La justice et le Mal

Actualité du 20/01/2025

 

Auteur d’une dizaine de films, tournés en Thaïlande, en France, à Los Angeles et dans sa Belgique natale, Fabrice Du Welz, cultive une dilection tenace pour les esprits déviants et les épisodes exacerbés.

Il était inévitable que cette propension l’amène à se pencher sur l’affaire Dutroux, dont les exactions pédophiles et leurs ondes de choc, bouleversèrent, dans les années 90, les communautés de sa terre natale.

Le Dossier Maldoror place le fait d’actualité au prisme d’un genre cinématographique constellé de titres mémorables, signés par de solides cinéastes : Jonathan Demme (Le Silence des agneaux-1991), David Fincher (Seven-1995, Zodiac 2007), Denis Villeneuve (Prisoners-2013), Dominik Moll (La Nuit du 12-2022). Dès les séquences d’ouverture, ce dernier titre apparaît comme l’influence première du projet.

A l’aube des années 90, la disparition de deux fillettes aux alentour de Charleroi, attise le zèle de Paul Chartier (Anthony Bajon). Aussi sagace qu’impulsif, doté d’une mémoire photographique, le jeune gendarme se lance à corps perdu dans l’affaire. Étendue sur plusieurs mois, canalisée par un supérieur attentif et retors (Laurent Lucas), accompagnée par un coéquipier raboteux (Alexis Manenti), l’enquête prend la dimension d’une quête obsessionnelle, doublé d’une intime catharsis.

De son propre aveu, Fabrice Du Welz pose un regard dialectique sur la justice et le Mal. Les péripéties mettent en lumière les rivalités entre la polices communale, la police judiciaire et la gendarmerie nationale, une guerre des services avérée, à l’origine des piétinements de l’enquête. Plus spéculatives demeurent les influences de personnalités haut-placées, impliquées dans les réseaux tissés par le criminel.

Pour la représentation des monstres, le réalisateur convoque ses acteurs fétiches : Jackie Berroyer pervers emperruqué, Laurent Lucas commissaire au faciès défoncé, David Murgia esclave junkie. Peuplé de gueules échappées d’un film de Jean-Pierre Mocky (1929-2019), le cauchemar biscornu atteint une envergure particulière par la prestation de Sergi Lopez.

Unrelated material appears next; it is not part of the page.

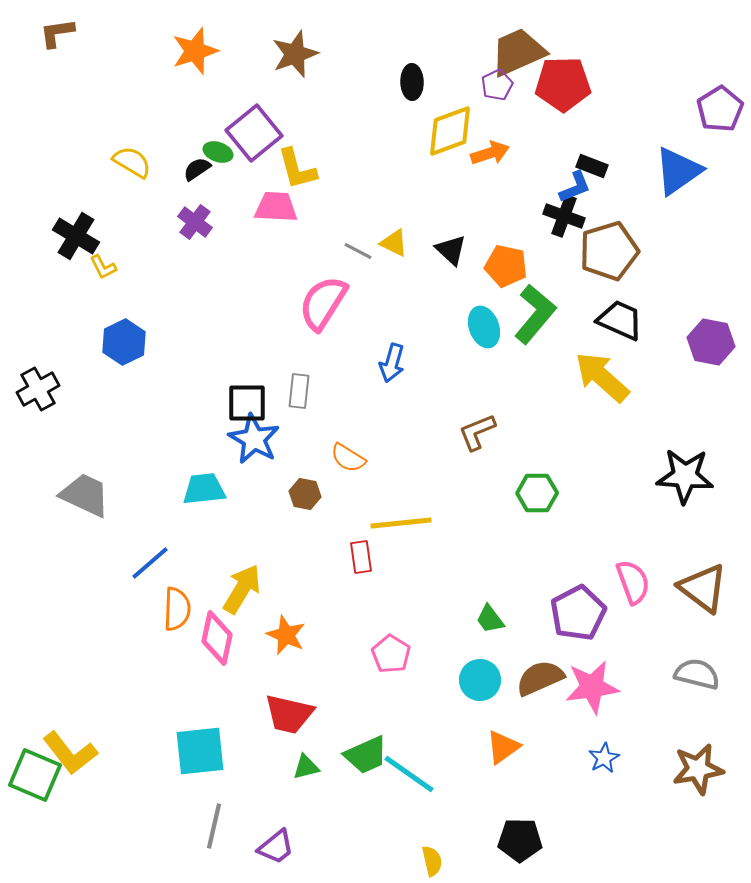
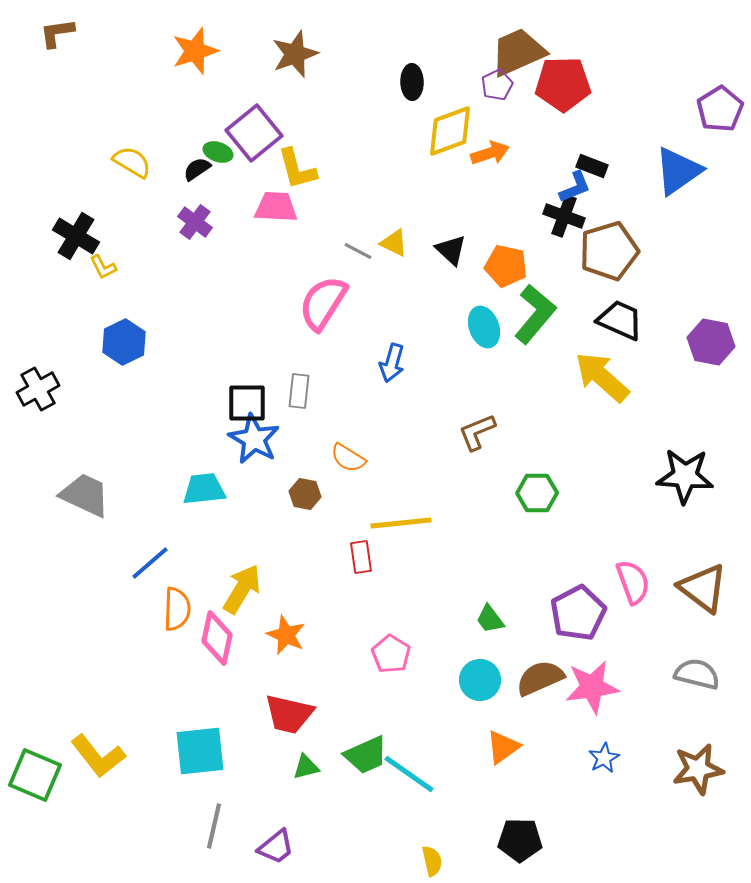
yellow L-shape at (70, 753): moved 28 px right, 3 px down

Dans le sillage du pote psychopathe, alias Harry, un ami qui vous veut du bien (Dominik Moll 2000), de l’officier franquiste du Labyrinthe de Pan (Guillermo del Toro 2006), l’acteur habite Marcel Dedieu, sociopathe mutique et crasseux, en rupture avec les postures magnétiques du Hannibal Lecter composé par Anthony Hopkins.

Interdite, bestiale, la prestation renvoie à l’humanité régressive qui hante Massacre à la tronçonneuse (1974), chef-d’œuvre de Tobe Hopper (1973 2017) dont Du Welz reste un indéfectible épigone. Dedieu (patronyme révélateur) devient le stigmate dégénéré d’une population déclassées, abandonnée dans des friches industrielles, vestiges fantomatiques d’une région autrefois prospère.

Sans renier ses influences, Fabrice Du Welz dépasse, enfin, l’exercice d’adoration. Son nouvel opus renouvelle un genre et concasse les paraboles sociales chères aux Frères Dardenne dans un polar traversé de morceaux de bravoure : les noces de Chartier, la séquence du guichet.. . Touffu, iconoclaste, malaisant, admirablement interprété, Le Dossier Maldoror s’impose comme une référence du thriller politique.

Photographies : Jokers Films.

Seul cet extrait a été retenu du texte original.